There is pushback. ‘Everybody is a bit ADHD,’ people say. ‘Nobody can focus anymore! It’s all hysterical Instagram social contagion!’
There are elements of truth to all of this. Social media has brought increased awareness (along with a spoonful of misinformation) to the masses, and we do all function within a hyper-stimulating environment that is hard for the brain to manage. But the important distinction is the degree to which behaviour causes difficulties in day-to-day functioning, self-regulation and wellbeing.
It’s like the person with the pristine pantry who claims to be ‘a little OCD.’ They may exhibit obsessive traits, but their behaviour doesn’t profoundly impact their happiness; as opposed to a person with true OCD, whose compulsions cause enormous distress. A diagnosis of ADHD requires a gruelling assessment to determine traits that track back to childhood and impact on the patient’s quality of life.
Paying the ADHD tax
The cost of living with a distractable and impulsive brain, sometimes referred to as the ‘ADHD tax’, can be very high. The risk of elevated harms related to ADHD include eating disorders, accidents and injuries, unplanned pregnancies, chronic stress disorders and even shorter life expectancy.

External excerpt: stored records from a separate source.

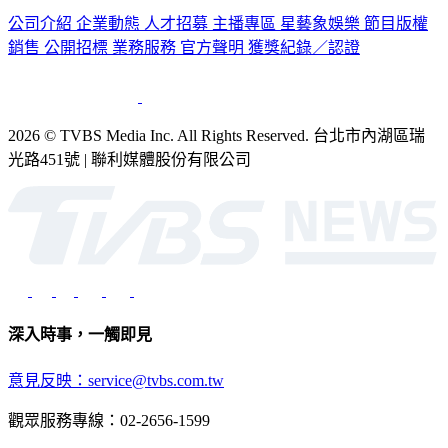
認識 TVBS
公司介紹
企業動態
人才招募
主播專區
星藝象娛樂
節目版權
銷售
公開招標
業務服務
官方聲明
獲獎紀錄／認證
2026 © TVBS Media Inc. All Rights Reserved. 台北市內湖區瑞
光路451號 | 聯利媒體股份有限公司
深入時事，一觸即見
意見反映：service@tvbs.com.tw
觀眾服務專線：02-2656-1599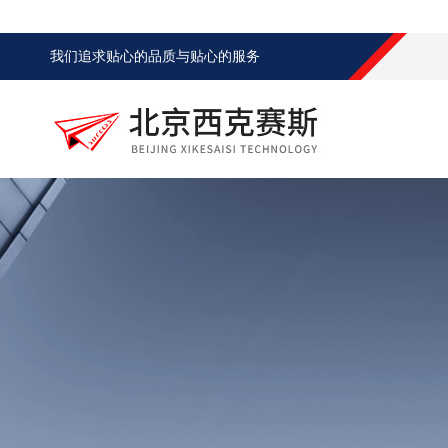
我们追求贴心的品质与贴心的服务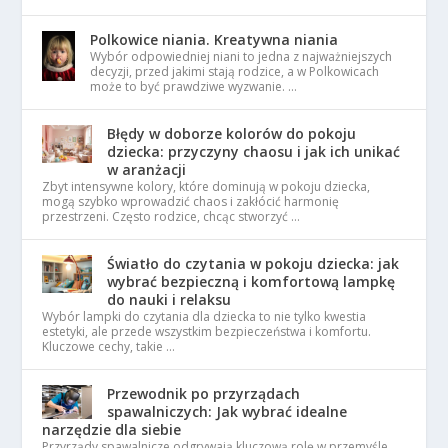
Polkowice niania. Kreatywna niania
Wybór odpowiedniej niani to jedna z najważniejszych
decyzji, przed jakimi stają rodzice, a w Polkowicach
może to być prawdziwe wyzwanie. …
Błędy w doborze kolorów do pokoju
dziecka: przyczyny chaosu i jak ich unikać
w aranżacji
Zbyt intensywne kolory, które dominują w pokoju dziecka,
mogą szybko wprowadzić chaos i zakłócić harmonię
przestrzeni. Często rodzice, chcąc stworzyć …
Światło do czytania w pokoju dziecka: jak
wybrać bezpieczną i komfortową lampkę
do nauki i relaksu
Wybór lampki do czytania dla dziecka to nie tylko kwestia
estetyki, ale przede wszystkim bezpieczeństwa i komfortu.
Kluczowe cechy, takie …
Przewodnik po przyrządach
spawalniczych: Jak wybrać idealne
narzędzie dla siebie
Przyrządy spawalnicze odgrywają kluczową rolę w przemyśle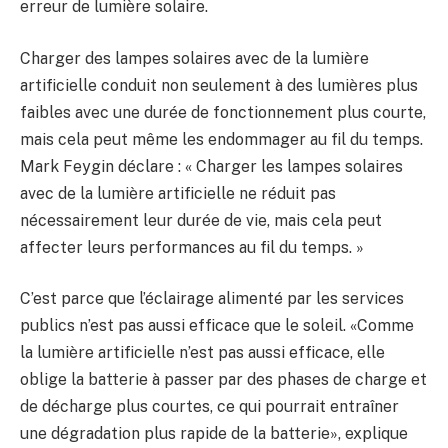
erreur de lumière solaire.
Charger des lampes solaires avec de la lumière
artificielle conduit non seulement à des lumières plus
faibles avec une durée de fonctionnement plus courte,
mais cela peut même les endommager au fil du temps.
Mark Feygin déclare : « Charger les lampes solaires
avec de la lumière artificielle ne réduit pas
nécessairement leur durée de vie, mais cela peut
affecter leurs performances au fil du temps. »
C’est parce que l’éclairage alimenté par les services
publics n’est pas aussi efficace que le soleil. «Comme
la lumière artificielle n’est pas aussi efficace, elle
oblige la batterie à passer par des phases de charge et
de décharge plus courtes, ce qui pourrait entraîner
une dégradation plus rapide de la batterie», explique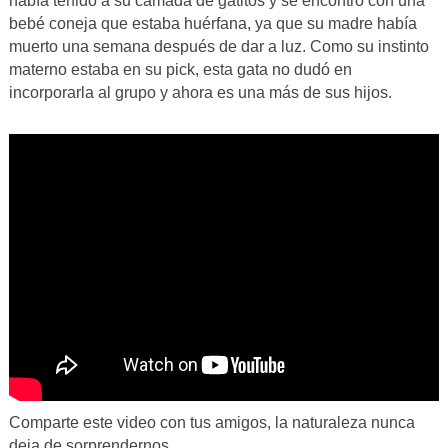
había tenido a su camada de gatitos y se encontró con una
bebé coneja que estaba huérfana, ya que su madre había
muerto una semana después de dar a luz. Como su instinto
materno estaba en su pick, esta gata no dudó en
incorporarla al grupo y ahora es una más de sus hijos.
Comparte este video con tus amigos, la naturaleza nunca
deja de sorprendernos.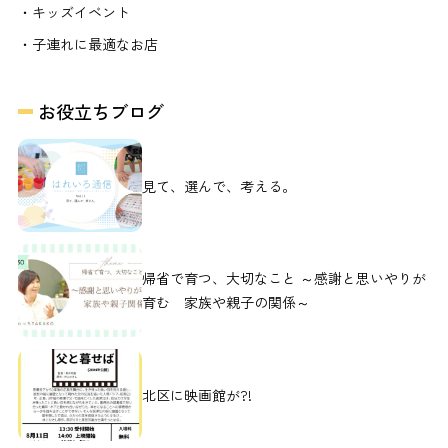
・キッズイベント
・子連れに最適なお店
お役立ちブログ
見て、選んで、考える。
帰省で育つ、大切なこと ～感謝と思いやりが
育む 家族や親子の関係～
北区に映画館が?!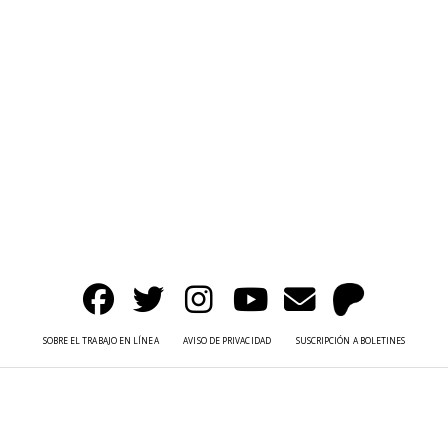
SOBRE EL TRABAJO EN LÍNEA
AVISO DE PRIVACIDAD
SUSCRIPCIÓN A BOLETINES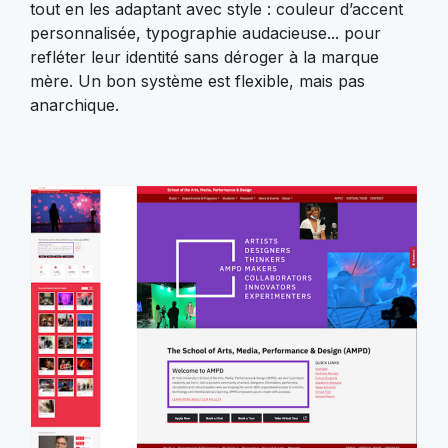
tout en les adaptant avec style : couleur d’accent
personnalisée, typographie audacieuse... pour
refléter leur identité sans déroger à la marque
mère. Un bon système est flexible, mais pas
anarchique.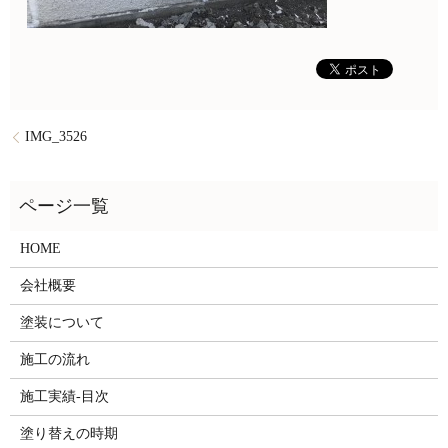
IMG_3526
HOME
会社概要
塗装について
施工の流れ
施工実績-目次
塗り替えの時期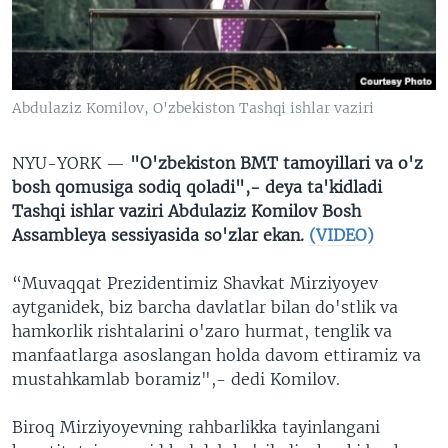
VIDEO
ODNOKLASSNIKI
XABARLAR SURATLARDA
TELEGRAM
TWITTER
Abdulaziz Komilov, O'zbekiston Tashqi ishlar vaziri
SOUNDCLOUD
VOA
NYU-YORK —
"O'zbekiston BMT
tamoyillari
va
o'z
bosh
qomusiga
sodiq
qoladi
",-
deya
ta'kidladi
Tashqi
ishlar
vaziri
Abdulaziz Komilov
Bosh
Assambleya
sessiyasida
so'zlar
ekan
.
(VIDEO)
“Muvaqqat Prezidentimiz Shavkat Mirziyoyev
aytganidek, biz barcha davlatlar bilan do'stlik va
hamkorlik rishtalarini o'zaro hurmat, tenglik va
manfaatlarga asoslangan holda davom ettiramiz va
mustahkamlab boramiz",- dedi Komilov.
Biroq Mirziyoyevning rahbarlikka tayinlangani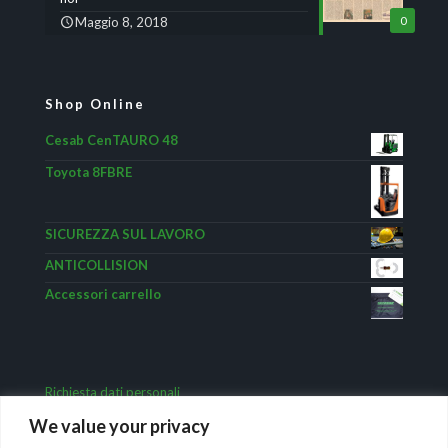
Maggio 8, 2018
0
Shop Online
Cesab CenTAURO 48
Toyota 8FBRE
SICUREZZA SUL LAVORO
ANTICOLLISION
Accessori carrello
Richiesta dati personali
We value your privacy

Diagnosis for me was like cleaning a cloudy window to the past. It allowed me grace and self-compassion; an explanation, not an excuse. Meds have helped me enormously, and I feel like I am beginning to truly understand myself.
Still, I remain the same essential person. Recently, for instance, I spent a sleepless night worrying that I had offended a friend by saying her baby looked like Winston Churchill.
I’m also proud of my neurodivergent brain. Impulsiveness gets a bad rap, but it’s a close relative of bravery and initiative, and an ADHD brain has sharp pattern-recognition and compassion borne from our many mistakes.
Plus, we’re fun at parties.
A valid neurotype
I’ve come to regard ADHD as a different and valid ‘neurotype’ as well as an invisible disability, and I’ve developed a boundary against those who want to tell me whether or not my ADHD is ‘real’. (The people who push back the hardest, I find, are those who see neurodivergent traits as ‘normal’ because they share them, like the man who says that in his day nobody was autistic, they just got on with life and then goes off to re-catalogue his rock collection).
Diagnosis was like finally receiving the right operating manual for my brain. It’s like I’ve been trying to start my car with a potato for 5 decades, and I’ve finally been handed a key. The road ahead looks both steadier and brighter.
The information in this article is general in nature and should not be used to diagnose or treat a health problem or disease. Do not use the information found on this page as a substitute for professional health care advice. Any information you find on this page or on external sites linked in this article should be verified with your professional health care provider.